[Source records]
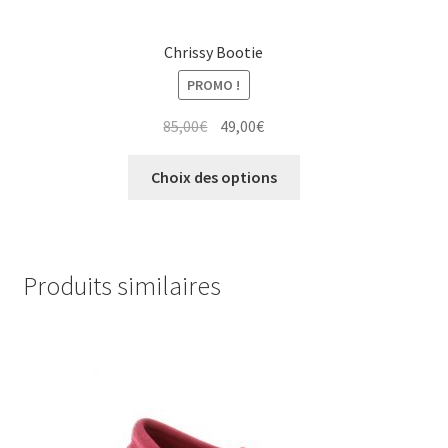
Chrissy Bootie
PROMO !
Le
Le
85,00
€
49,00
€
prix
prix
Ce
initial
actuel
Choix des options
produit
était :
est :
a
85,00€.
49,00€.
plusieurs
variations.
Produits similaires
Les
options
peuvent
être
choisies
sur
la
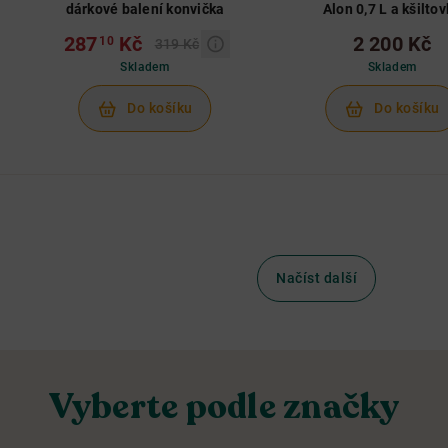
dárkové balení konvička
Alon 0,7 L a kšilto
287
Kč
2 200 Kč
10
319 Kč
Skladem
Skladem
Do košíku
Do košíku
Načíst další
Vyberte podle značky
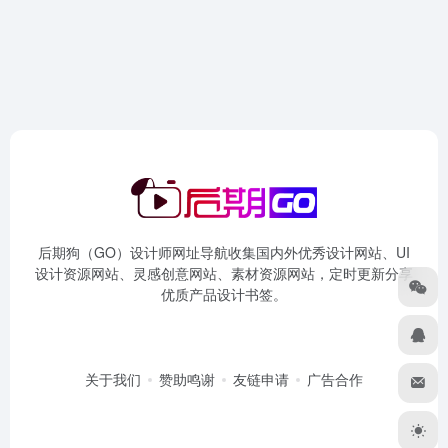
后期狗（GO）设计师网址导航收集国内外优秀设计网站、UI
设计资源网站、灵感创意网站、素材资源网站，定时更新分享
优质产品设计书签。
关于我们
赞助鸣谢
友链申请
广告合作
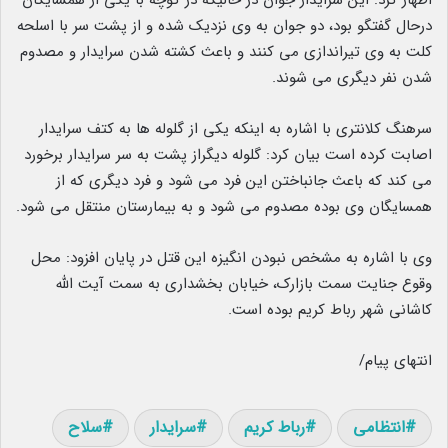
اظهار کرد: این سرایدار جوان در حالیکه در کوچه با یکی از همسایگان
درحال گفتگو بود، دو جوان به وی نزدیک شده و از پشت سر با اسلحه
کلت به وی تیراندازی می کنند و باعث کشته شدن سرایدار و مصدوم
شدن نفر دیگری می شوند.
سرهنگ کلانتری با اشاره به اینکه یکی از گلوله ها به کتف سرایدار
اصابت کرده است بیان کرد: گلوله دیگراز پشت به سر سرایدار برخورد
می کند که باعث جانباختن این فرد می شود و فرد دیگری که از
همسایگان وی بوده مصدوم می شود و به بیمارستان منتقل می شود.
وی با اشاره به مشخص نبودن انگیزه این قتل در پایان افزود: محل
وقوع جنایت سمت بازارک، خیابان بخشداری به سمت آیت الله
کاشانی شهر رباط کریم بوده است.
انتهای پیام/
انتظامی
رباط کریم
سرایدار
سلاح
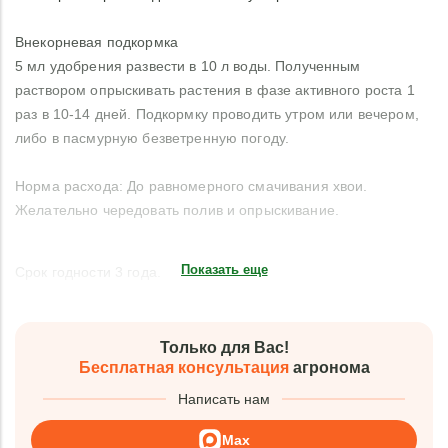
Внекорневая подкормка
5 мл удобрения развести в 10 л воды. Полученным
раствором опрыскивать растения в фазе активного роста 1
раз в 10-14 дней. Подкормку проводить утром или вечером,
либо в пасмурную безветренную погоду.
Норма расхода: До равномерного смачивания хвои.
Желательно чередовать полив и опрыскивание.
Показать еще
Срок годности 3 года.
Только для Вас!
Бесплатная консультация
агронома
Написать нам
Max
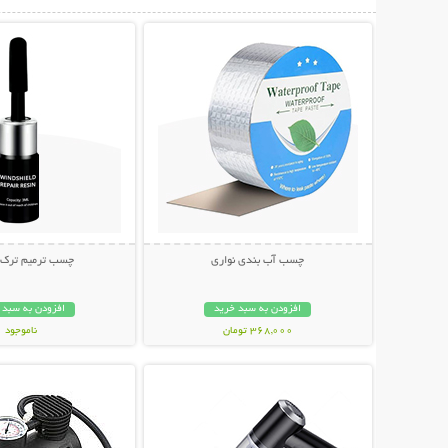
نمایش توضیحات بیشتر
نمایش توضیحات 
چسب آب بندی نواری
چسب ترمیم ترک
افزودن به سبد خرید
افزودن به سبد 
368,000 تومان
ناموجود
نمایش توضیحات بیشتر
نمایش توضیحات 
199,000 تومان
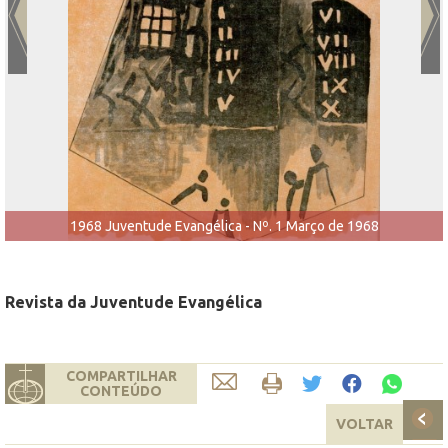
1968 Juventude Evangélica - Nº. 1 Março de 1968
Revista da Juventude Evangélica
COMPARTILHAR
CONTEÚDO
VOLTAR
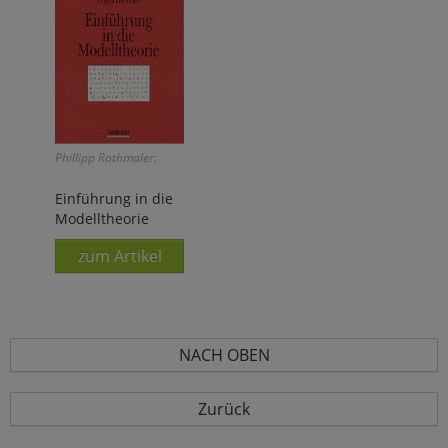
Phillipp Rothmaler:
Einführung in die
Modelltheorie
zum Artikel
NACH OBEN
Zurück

* * *

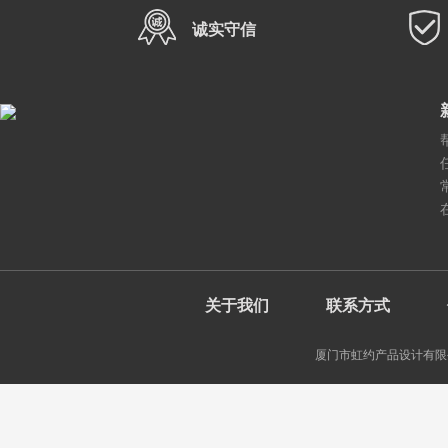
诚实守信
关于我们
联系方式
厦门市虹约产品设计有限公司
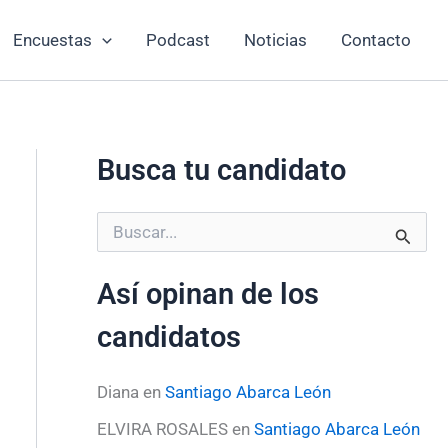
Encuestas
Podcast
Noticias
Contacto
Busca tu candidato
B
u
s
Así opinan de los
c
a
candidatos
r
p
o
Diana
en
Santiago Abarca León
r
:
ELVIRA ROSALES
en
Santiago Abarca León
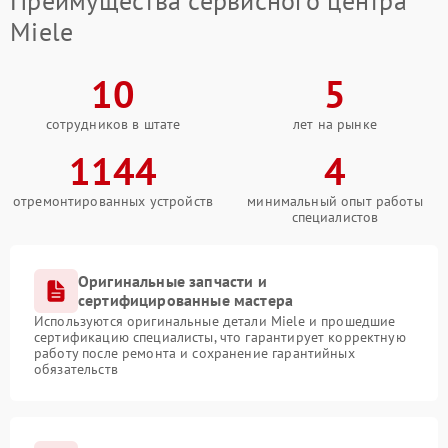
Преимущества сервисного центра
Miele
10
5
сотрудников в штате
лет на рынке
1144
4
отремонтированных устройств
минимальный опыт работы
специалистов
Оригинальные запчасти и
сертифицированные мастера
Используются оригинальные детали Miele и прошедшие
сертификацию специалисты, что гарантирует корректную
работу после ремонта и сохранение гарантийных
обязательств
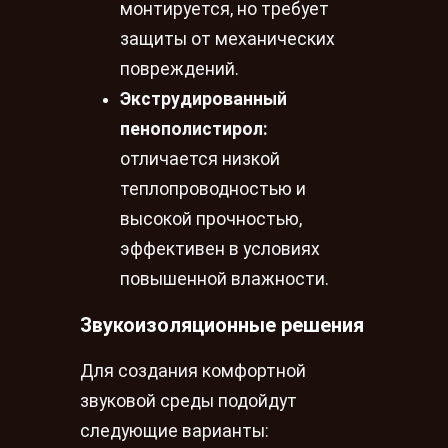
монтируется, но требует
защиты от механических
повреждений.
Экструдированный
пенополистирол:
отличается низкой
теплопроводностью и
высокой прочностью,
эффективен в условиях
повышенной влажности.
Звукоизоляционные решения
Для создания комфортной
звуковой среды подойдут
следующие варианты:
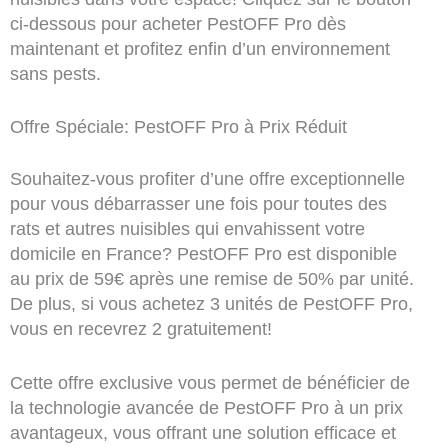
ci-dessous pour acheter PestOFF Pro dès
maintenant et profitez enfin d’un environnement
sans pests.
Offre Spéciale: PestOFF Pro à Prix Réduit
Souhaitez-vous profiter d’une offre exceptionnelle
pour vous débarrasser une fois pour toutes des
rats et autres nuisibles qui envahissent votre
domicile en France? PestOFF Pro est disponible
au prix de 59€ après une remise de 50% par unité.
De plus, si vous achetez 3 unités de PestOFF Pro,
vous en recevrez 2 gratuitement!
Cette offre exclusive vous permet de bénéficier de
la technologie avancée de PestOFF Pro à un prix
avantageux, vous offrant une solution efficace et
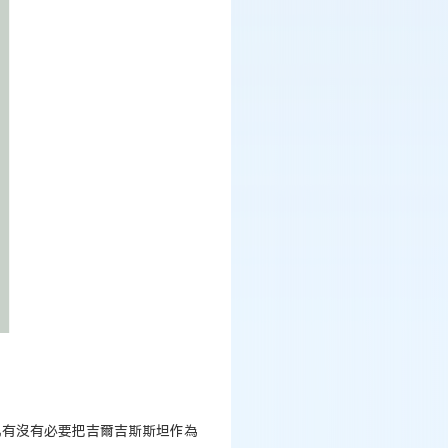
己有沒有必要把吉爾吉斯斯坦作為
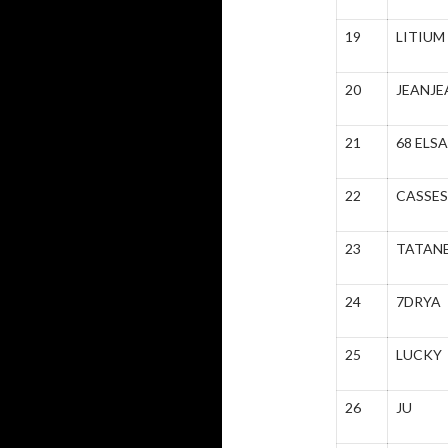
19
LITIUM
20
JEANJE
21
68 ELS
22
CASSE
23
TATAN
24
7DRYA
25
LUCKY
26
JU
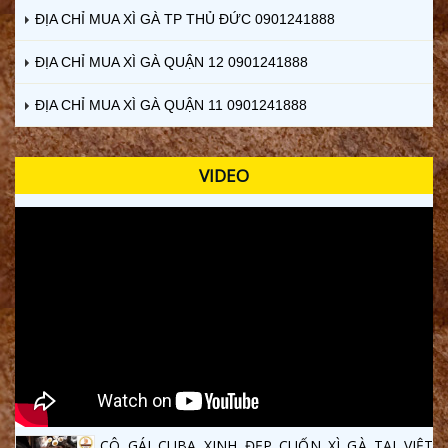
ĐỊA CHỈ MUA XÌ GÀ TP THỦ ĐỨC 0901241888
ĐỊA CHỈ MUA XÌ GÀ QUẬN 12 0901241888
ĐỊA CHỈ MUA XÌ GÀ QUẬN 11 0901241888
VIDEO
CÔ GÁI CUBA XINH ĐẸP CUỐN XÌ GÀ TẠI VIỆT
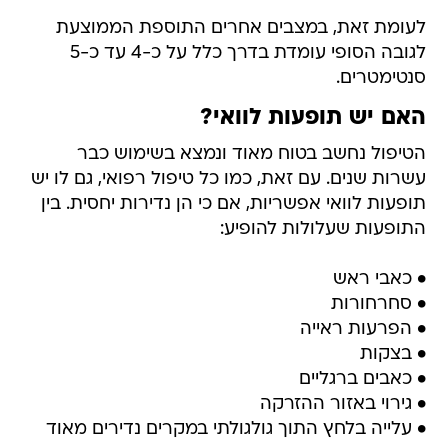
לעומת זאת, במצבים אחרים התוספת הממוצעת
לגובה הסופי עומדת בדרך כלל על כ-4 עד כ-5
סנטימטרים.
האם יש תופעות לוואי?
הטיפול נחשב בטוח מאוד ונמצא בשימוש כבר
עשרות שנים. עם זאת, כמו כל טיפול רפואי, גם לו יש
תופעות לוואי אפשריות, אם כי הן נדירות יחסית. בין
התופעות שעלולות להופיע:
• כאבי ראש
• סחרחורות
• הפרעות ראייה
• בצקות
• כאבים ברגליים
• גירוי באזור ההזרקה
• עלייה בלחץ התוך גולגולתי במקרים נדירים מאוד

==

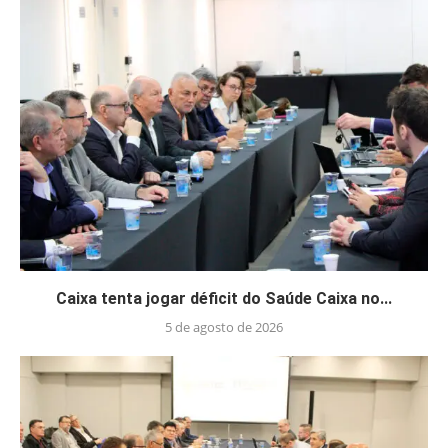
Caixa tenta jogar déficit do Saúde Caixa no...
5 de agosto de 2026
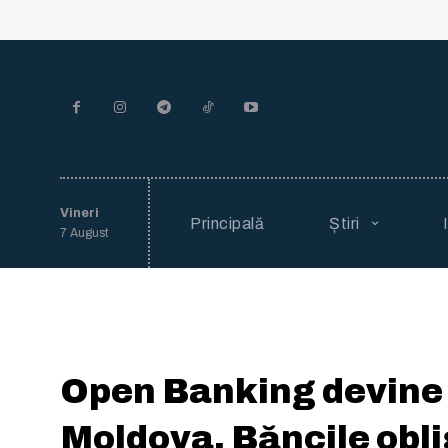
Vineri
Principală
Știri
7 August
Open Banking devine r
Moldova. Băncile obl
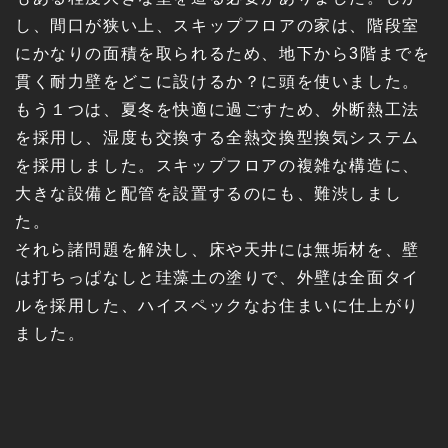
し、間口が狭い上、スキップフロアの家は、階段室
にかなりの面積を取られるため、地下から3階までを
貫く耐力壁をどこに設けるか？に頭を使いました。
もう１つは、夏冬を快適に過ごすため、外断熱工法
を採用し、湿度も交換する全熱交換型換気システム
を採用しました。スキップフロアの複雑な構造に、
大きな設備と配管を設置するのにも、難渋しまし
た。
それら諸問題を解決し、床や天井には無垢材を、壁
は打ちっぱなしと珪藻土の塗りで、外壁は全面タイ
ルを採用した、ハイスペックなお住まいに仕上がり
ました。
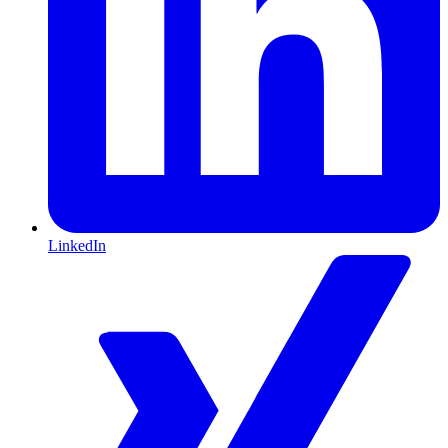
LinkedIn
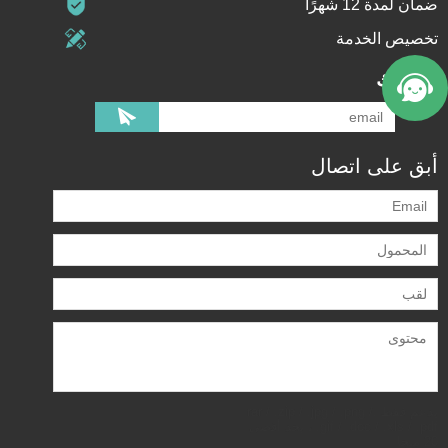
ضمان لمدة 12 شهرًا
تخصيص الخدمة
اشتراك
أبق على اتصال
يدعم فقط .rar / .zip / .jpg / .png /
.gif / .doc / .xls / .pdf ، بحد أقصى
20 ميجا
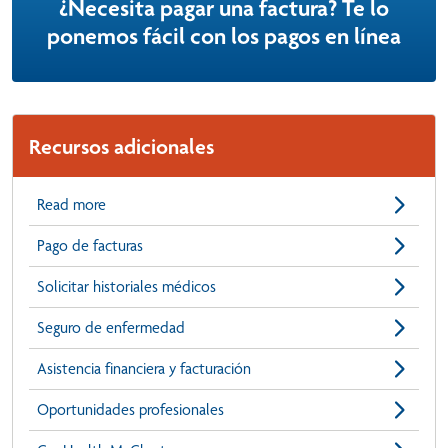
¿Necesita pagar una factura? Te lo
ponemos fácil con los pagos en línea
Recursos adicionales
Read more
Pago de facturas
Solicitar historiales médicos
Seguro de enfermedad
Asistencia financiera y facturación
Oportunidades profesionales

• _Problem requirements_: Please tally the lines in the data above containing the string "Juventude", and give the number alone.

• _Task response_: 2